# WHAT YOU SHOULD DO:
Please restate, word for word, each line from the one containing "aikā. Savā ilgtspējas" through the end of the entries below.

# MATERIAL FOR THE TASK:
____________________
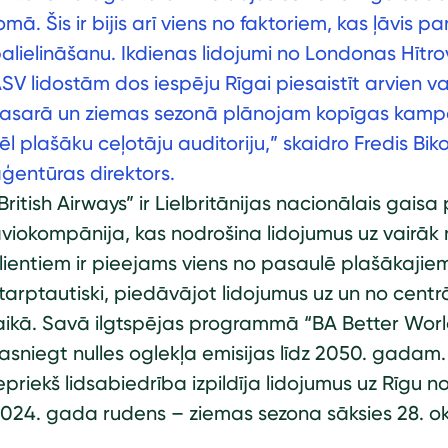
omā. Šis ir bijis arī viens no faktoriem, kas ļāvis p
alielināšanu. Ikdienas lidojumi no Londonas Hītrov
SV lidostām dos iespēju Rīgai piesaistīt arvien va
asarā un ziemas sezonā plānojam kopīgas kampaņa
ēl plašāku ceļotāju auditoriju,” skaidro Fredis Biko
ģentūras direktors.
British Airways” ir Lielbritānijas nacionālais gais
viokompānija, kas nodrošina lidojumus uz vairāk n
lientiem ir pieejams viens no pasaulē plašākajie
tarptautiski, piedāvājot lidojumus uz un no cent
aikā. Savā ilgtspējas programmā “BA Better Wor
asniegt nulles oglekļa emisijas līdz 2050. gadam.
epriekš lidsabiedrība izpildīja lidojumus uz Rīgu n
024. gada rudens – ziemas sezona sāksies 28. ok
____________________
# SOLUTION TO THE EXERCISE:
aikā. Savā ilgtspējas programmā “BA Better Wor
asniegt nulles oglekļa emisijas līdz 2050. gadam.
epriekš lidsabiedrība izpildīja lidojumus uz Rīgu n
024. gada rudens – ziemas sezona sāksies 28. ok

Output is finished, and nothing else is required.